User document layer (thinking about this):
A second RAG that reads the user's own documents — employment contract, passport, qualification certificates, rental agreement — and extracts the facts of their specific situation. Combined with the immigration law brain, an orchestration agent could:
- Read the user's documents and extract their profile (nationality, employment status, family situation, current residence status)
- Identify which immigration requirements apply to their specific situation
- Cross-reference what they have against what is required — identify gaps and risks
- Produce structured output: what you have, what you need, what the risks are, what to do next
This would mirror what an immigration consultant does in an initial assessment — read your documents, know the law, tell you where you stand. Entirely on-premise. The user's documents never leave their machine.
Whether this gets built depends on what is learned from the current layer. Raising it here because the architecture is worth discussing even if the implementation is uncertain.
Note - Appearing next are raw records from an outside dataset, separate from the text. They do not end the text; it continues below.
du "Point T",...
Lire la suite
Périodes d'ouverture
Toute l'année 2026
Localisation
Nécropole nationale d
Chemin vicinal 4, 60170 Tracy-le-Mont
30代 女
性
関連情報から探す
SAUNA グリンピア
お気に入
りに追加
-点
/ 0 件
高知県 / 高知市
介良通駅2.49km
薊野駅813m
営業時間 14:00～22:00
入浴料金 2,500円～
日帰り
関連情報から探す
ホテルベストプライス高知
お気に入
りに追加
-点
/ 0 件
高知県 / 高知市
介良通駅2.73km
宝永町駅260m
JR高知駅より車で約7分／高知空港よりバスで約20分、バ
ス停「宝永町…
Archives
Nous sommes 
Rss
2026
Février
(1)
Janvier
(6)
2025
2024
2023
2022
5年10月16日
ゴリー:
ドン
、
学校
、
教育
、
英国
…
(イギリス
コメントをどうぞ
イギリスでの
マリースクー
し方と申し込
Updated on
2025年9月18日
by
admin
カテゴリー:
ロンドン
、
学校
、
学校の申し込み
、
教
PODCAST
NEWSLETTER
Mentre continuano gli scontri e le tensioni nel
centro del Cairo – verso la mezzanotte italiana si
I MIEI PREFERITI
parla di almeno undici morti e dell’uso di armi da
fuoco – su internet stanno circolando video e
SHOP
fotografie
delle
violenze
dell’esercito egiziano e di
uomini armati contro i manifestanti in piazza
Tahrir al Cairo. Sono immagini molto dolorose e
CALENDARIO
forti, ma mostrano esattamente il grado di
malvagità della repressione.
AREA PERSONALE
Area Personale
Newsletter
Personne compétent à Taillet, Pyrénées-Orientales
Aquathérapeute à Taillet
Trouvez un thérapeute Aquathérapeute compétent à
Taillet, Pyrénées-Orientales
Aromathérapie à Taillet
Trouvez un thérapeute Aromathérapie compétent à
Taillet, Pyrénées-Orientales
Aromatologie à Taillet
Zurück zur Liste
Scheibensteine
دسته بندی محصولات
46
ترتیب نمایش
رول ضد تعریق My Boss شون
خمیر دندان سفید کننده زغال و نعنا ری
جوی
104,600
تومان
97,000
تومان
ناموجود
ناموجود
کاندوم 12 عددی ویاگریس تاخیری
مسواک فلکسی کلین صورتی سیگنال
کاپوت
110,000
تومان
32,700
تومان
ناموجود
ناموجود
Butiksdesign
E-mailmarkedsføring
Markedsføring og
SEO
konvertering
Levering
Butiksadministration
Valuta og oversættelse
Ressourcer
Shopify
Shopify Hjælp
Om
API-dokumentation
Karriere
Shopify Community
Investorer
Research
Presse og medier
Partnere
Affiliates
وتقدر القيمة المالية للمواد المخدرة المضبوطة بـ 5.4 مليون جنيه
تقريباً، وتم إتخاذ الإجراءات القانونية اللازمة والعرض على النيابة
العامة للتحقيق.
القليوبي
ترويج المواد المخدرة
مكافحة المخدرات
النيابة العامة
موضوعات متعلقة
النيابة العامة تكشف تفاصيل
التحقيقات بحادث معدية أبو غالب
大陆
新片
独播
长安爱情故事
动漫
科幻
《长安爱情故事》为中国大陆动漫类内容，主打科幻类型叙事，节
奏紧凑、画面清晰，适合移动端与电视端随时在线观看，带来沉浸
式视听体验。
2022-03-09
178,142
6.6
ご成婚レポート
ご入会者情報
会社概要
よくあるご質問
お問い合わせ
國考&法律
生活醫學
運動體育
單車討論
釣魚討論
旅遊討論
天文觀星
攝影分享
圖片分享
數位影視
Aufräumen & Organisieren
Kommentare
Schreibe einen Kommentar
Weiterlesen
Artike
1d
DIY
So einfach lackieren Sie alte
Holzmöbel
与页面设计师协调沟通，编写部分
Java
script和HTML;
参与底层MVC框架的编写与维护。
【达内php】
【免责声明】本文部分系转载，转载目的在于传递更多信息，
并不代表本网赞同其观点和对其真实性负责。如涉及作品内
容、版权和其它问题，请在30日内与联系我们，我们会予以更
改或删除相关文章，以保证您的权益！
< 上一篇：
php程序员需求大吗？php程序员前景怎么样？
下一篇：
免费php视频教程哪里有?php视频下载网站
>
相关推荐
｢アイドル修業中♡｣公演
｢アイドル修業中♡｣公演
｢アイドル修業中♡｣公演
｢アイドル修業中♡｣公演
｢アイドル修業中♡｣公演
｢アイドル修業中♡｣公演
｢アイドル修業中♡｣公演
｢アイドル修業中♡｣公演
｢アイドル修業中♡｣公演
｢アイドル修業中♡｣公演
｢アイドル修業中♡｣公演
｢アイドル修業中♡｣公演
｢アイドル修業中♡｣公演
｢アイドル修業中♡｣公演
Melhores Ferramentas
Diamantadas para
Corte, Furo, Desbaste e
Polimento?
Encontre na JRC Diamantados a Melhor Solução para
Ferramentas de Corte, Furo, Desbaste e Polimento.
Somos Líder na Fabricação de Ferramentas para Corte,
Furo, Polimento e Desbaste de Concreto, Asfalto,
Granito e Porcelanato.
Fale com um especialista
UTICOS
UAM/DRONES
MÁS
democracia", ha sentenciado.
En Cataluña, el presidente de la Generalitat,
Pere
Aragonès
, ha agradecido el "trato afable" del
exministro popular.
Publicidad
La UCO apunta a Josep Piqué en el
This was built by someone with no prior AI engineering background, learning in public. The full write-up — every decision made, what broke, the 3.5/10 regression and how it was fixed, what was learned — is in docs/.
Honest documentation of failure is as important as documentation of success.
Comments, corrections, and ideas are genuinely welcome — whether you are working in immigration law, HR, legal tech, or AI engineering.
If you spot a legal error, a retrieval failure, an architectural improvement, or have thoughts on the document layer idea — please open an issue or get in touch directly.
Educational project and technical demonstration. Outputs have not been verified by qualified legal professionals and must not be relied upon for real immigration or legal decisions. Always consult a qualified immigration lawyer for your specific situation.
MIT — code only. Legal corpus from gesetze-im-internet.de — German federal law, public domain.